Goal of the exercise: Return, word for word, every entry in the listing below, but not its images.

________________

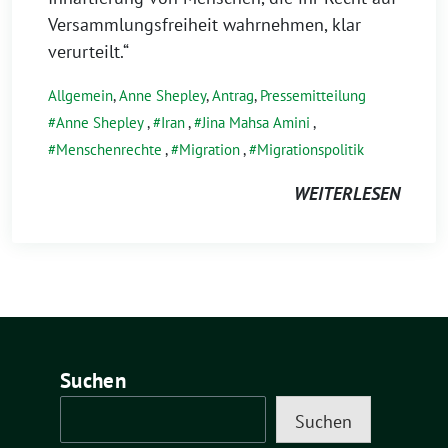
Versammlungsfreiheit wahrnehmen, klar
verurteilt.“
Allgemein
,
Anne Shepley
,
Antrag
,
Pressemitteilung
Anne Shepley
,
Iran
,
Jina Mahsa Amini
,
Menschenrechte
,
Migration
,
Migrationspolitik
WEITERLESEN
Suchen
Suchen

________________

Result for this task:
Versammlungsfreiheit wahrnehmen, klar
verurteilt.“
Allgemein
,
Anne Shepley
,
Antrag
,
Pressemitteilung
Anne Shepley
,
Iran
,
Jina Mahsa Amini
,
Menschenrechte
,
Migration
,
Migrationspolitik
WEITERLESEN
Suchen
Suchen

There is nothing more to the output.